(Work instructions): Your copy of the lines below must match them exactly and contain no images.

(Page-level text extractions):
--------

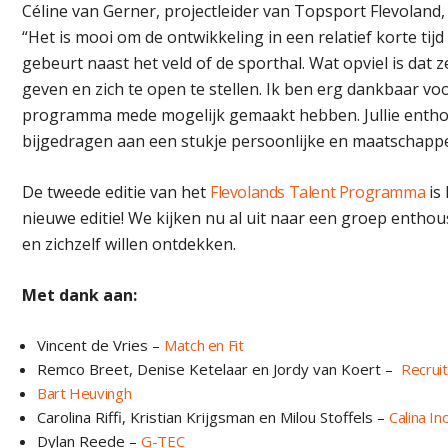
Céline van Gerner, projectleider van Topsport Flevoland, 
“Het is mooi om de ontwikkeling in een relatief korte tijd
gebeurt naast het veld of de sporthal. Wat opviel is dat z
geven en zich te open te stellen. Ik ben erg dankbaar vo
programma mede mogelijk gemaakt hebben. Jullie entho
bijgedragen aan een stukje persoonlijke en maatschappeli
De tweede editie van het
Flevolands Talent Programma
is 
nieuwe editie! We kijken nu al uit naar een groep enthou
en zichzelf willen ontdekken.
Met dank aan:
Vincent de Vries –
Match en Fit
Remco Breet, Denise Ketelaar en Jordy van Koert –
Recruit
Bart Heuvingh
Carolina Riffi, Kristian Krijgsman en Milou Stoffels –
Calina Inc
Dylan Reede –
G-TEC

--------

(Task answer):
Céline van Gerner, projectleider van Topsport Flevoland, 
“Het is mooi om de ontwikkeling in een relatief korte tijd
gebeurt naast het veld of de sporthal. Wat opviel is dat z
geven en zich te open te stellen. Ik ben erg dankbaar vo
programma mede mogelijk gemaakt hebben. Jullie entho
bijgedragen aan een stukje persoonlijke en maatschappeli
De tweede editie van het
Flevolands Talent Programma
is 
nieuwe editie! We kijken nu al uit naar een groep enthou
en zichzelf willen ontdekken.
Met dank aan:
Vincent de Vries –
Match en Fit
Remco Breet, Denise Ketelaar en Jordy van Koert –
Recruit
Bart Heuvingh
Carolina Riffi, Kristian Krijgsman en Milou Stoffels –
Calina Inc
Dylan Reede –
G-TEC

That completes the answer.